AT ANA 2017
SAN DIEGO (FRONTLINE MEDICAL NEWS) – Huntingtin protein – the key biomarker for Huntington’s disease – can be detected in saliva, which might prove to be an easy and inexpensive way to diagnose and monitor Huntington’s, and perhaps even predict clinical onset, according to investigators at the University of California, San Diego.
In a study of 178 subjects, they found that salivary total huntingtin protein (Htt) was significantly increased in saliva from individuals with Huntington’s disease (HD), compared with controls without HD (mean, 0.775 ng/mL vs. 0.359 ng/mL; P = .0012). Levels remained consistent throughout the day and from day to day, and were not affected by age or sex.
Salivary Htt level also correlated with motor scores on the Unified Huntington’s Disease Rating Scale (Spearman’s rho = 0.264, P = .049) and total functional capacity scores (Spearman’s rho = –0.283; P = .032).
Meanwhile, salivary mutant Htt levels were higher in gene-positive, premanifest HD subjects than in normal controls (P less than .05).
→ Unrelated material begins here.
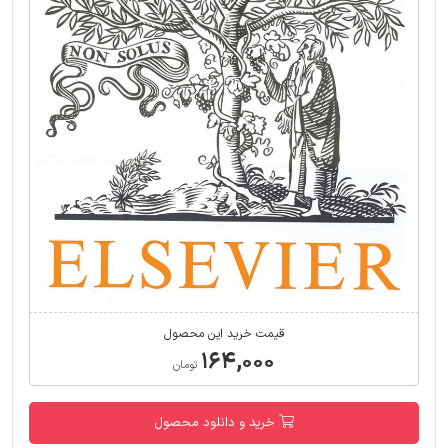
قیمت خرید این محصول
۱۶۴,۰۰۰
تومان
خرید و دانلود محصول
Salivary C-reactive protein level was also significantly elevated in premanifest HD subjects (9,548 pg/mL vs. 3,399 pg/mL, P = .025), indicating a pathologic inflammatory or metabolic state. When considered together, the two measurements might herald the onset of symptoms.
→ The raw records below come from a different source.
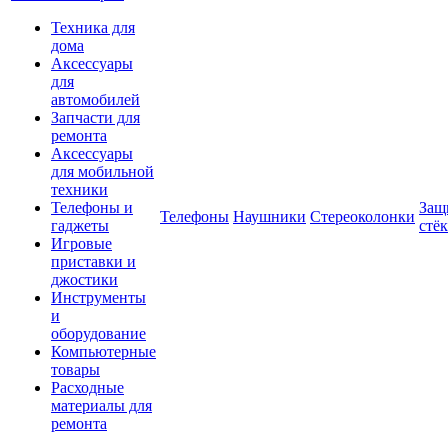
Техника для
дома
Аксессуары
для
автомобилей
Запчасти для
ремонта
Аксессуары
для мобильной
техники
Телефоны и
Защ
Телефоны
Наушники
Стереоколонки
гаджеты
стё
Игровые
приставки и
джостики
Инструменты
и
оборудование
Компьютерные
товары
Расходные
материалы для
ремонта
There’s an acute need for a convenient, inexpensive HD biomarker. Htt isn’t often measured in clinical practice, and when it is, it’s assessed from blood or cerebrospinal fluid. With salivary Htt, “you don’t need any specialized personnel, [and samples] are easy to obtain and process. They keep well and are very stable. We don’t have to rush to get them somewhere,” said lead investigator Jody Corey-Bloom, MD, PhD , professor emeritus of neurosciences at the university.
“We are really excited about the potential of salivary Htt. We think this is going to be an easy way to follow patients,” she said at the annual meeting of the American Neurological Association.
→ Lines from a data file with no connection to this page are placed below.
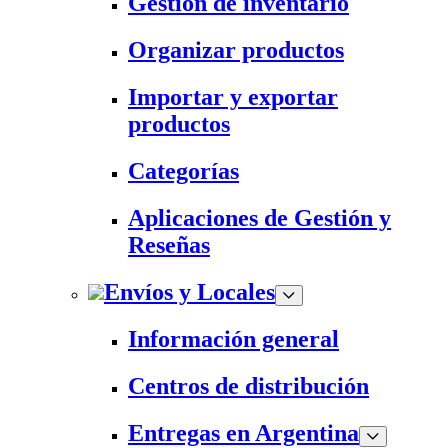
Gestión de inventario
Organizar productos
Importar y exportar
productos
Categorías
Aplicaciones de Gestión y
Reseñas
Envíos y Locales
Información general
Centros de distribución
Entregas en Argentina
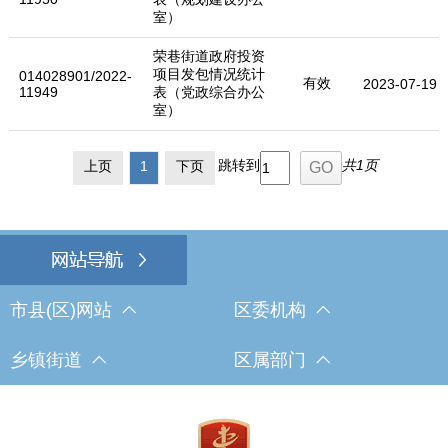
室）
荣巷街道政府投资
项目发包情况统计
014028901/2022-
有效
2023-07-19
11949
表（党政综合办公
室）
跳转到
共1页
上页
1
下页
市县(区)网站
区委机构
乡镇街道
区属部门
The next step is to see how salivary Htt correlates with cerebrospinal fluid and blood levels. The team will also investigate it as a diagnostic tool; perhaps there’s a cut point that diagnoses HD. “It’s an intriguing idea,” Dr. Corey-Bloom said.
Perhaps the greatest potential is for predicting disease onset so treatments can be started before symptoms emerge. There’s nothing on the market yet that can delay or prevent progression, but trials are in the works for therapeutics that lower levels of mutant Htt in the brain. “If we can use something simple like salivary Htt [to start preemptive treatment] that would be phenomenal. That’s the hope,” she said.
Subjects refrained from smoking, eating, drinking, and brushing their teeth for at least an hour before saliva samples were taken. Testing was done by Western blot and enzyme-linked immunosorbent assay.
The work was funded by the university. Dr. Corey-Bloom said she had no relevant disclosures.